[Collected data entries]
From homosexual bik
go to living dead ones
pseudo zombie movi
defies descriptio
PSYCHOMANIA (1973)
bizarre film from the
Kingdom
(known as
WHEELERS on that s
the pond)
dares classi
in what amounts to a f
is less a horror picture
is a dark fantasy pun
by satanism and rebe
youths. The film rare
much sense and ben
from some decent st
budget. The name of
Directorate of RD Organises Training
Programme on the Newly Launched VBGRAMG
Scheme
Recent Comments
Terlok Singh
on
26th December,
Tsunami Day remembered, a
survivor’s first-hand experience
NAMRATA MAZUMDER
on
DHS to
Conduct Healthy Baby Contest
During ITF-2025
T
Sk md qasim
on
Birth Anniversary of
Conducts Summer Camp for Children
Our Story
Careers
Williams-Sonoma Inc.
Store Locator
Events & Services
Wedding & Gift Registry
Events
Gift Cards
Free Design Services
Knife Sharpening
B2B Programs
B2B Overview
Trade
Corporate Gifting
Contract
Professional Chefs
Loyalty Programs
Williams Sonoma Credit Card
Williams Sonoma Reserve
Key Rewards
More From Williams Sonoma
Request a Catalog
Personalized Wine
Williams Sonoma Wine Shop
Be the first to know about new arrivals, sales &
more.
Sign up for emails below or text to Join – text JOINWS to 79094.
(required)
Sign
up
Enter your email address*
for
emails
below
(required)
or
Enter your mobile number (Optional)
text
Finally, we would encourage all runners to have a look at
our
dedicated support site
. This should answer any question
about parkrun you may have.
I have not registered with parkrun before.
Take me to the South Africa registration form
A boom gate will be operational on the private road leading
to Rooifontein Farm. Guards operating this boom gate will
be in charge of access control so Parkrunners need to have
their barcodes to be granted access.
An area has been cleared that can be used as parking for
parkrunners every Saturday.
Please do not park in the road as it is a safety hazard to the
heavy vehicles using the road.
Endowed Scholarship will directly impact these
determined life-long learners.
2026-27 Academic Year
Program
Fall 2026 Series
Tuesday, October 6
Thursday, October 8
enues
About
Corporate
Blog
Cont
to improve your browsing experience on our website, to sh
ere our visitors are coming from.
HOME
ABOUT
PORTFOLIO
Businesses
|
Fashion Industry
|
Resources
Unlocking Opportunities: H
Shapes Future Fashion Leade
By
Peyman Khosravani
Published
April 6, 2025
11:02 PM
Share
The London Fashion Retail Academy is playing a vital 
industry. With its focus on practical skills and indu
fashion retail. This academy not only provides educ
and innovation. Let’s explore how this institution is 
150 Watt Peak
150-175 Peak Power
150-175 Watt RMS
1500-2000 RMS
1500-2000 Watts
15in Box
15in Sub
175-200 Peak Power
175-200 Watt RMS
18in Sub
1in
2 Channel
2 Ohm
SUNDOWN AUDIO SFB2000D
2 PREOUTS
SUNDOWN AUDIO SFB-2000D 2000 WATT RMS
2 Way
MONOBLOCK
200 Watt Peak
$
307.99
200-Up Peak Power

[YOUR ASSIGNMENT] Print each entry above word for word, leaving none out.

[SOLVED EXERCISE]
From homosexual bik
go to living dead ones
pseudo zombie movi
defies descriptio
PSYCHOMANIA (1973)
bizarre film from the
Kingdom
(known as
WHEELERS on that s
the pond)
dares classi
in what amounts to a f
is less a horror picture
is a dark fantasy pun
by satanism and rebe
youths. The film rare
much sense and ben
from some decent st
budget. The name of
Directorate of RD Organises Training
Programme on the Newly Launched VBGRAMG
Scheme
Recent Comments
Terlok Singh
on
26th December,
Tsunami Day remembered, a
survivor’s first-hand experience
NAMRATA MAZUMDER
on
DHS to
Conduct Healthy Baby Contest
During ITF-2025
T
Sk md qasim
on
Birth Anniversary of
Conducts Summer Camp for Children
Our Story
Careers
Williams-Sonoma Inc.
Store Locator
Events & Services
Wedding & Gift Registry
Events
Gift Cards
Free Design Services
Knife Sharpening
B2B Programs
B2B Overview
Trade
Corporate Gifting
Contract
Professional Chefs
Loyalty Programs
Williams Sonoma Credit Card
Williams Sonoma Reserve
Key Rewards
More From Williams Sonoma
Request a Catalog
Personalized Wine
Williams Sonoma Wine Shop
Be the first to know about new arrivals, sales &
more.
Sign up for emails below or text to Join – text JOINWS to 79094.
(required)
Sign
up
Enter your email address*
for
emails
below
(required)
or
Enter your mobile number (Optional)
text
Finally, we would encourage all runners to have a look at
our
dedicated support site
. This should answer any question
about parkrun you may have.
I have not registered with parkrun before.
Take me to the South Africa registration form
A boom gate will be operational on the private road leading
to Rooifontein Farm. Guards operating this boom gate will
be in charge of access control so Parkrunners need to have
their barcodes to be granted access.
An area has been cleared that can be used as parking for
parkrunners every Saturday.
Please do not park in the road as it is a safety hazard to the
heavy vehicles using the road.
Endowed Scholarship will directly impact these
determined life-long learners.
2026-27 Academic Year
Program
Fall 2026 Series
Tuesday, October 6
Thursday, October 8
enues
About
Corporate
Blog
Cont
to improve your browsing experience on our website, to sh
ere our visitors are coming from.
HOME
ABOUT
PORTFOLIO
Businesses
|
Fashion Industry
|
Resources
Unlocking Opportunities: H
Shapes Future Fashion Leade
By
Peyman Khosravani
Published
April 6, 2025
11:02 PM
Share
The London Fashion Retail Academy is playing a vital 
industry. With its focus on practical skills and indu
fashion retail. This academy not only provides educ
and innovation. Let’s explore how this institution is 
150 Watt Peak
150-175 Peak Power
150-175 Watt RMS
1500-2000 RMS
1500-2000 Watts
15in Box
15in Sub
175-200 Peak Power
175-200 Watt RMS
18in Sub
1in
2 Channel
2 Ohm
SUNDOWN AUDIO SFB2000D
2 PREOUTS
SUNDOWN AUDIO SFB-2000D 2000 WATT RMS
2 Way
MONOBLOCK
200 Watt Peak
$
307.99
200-Up Peak Power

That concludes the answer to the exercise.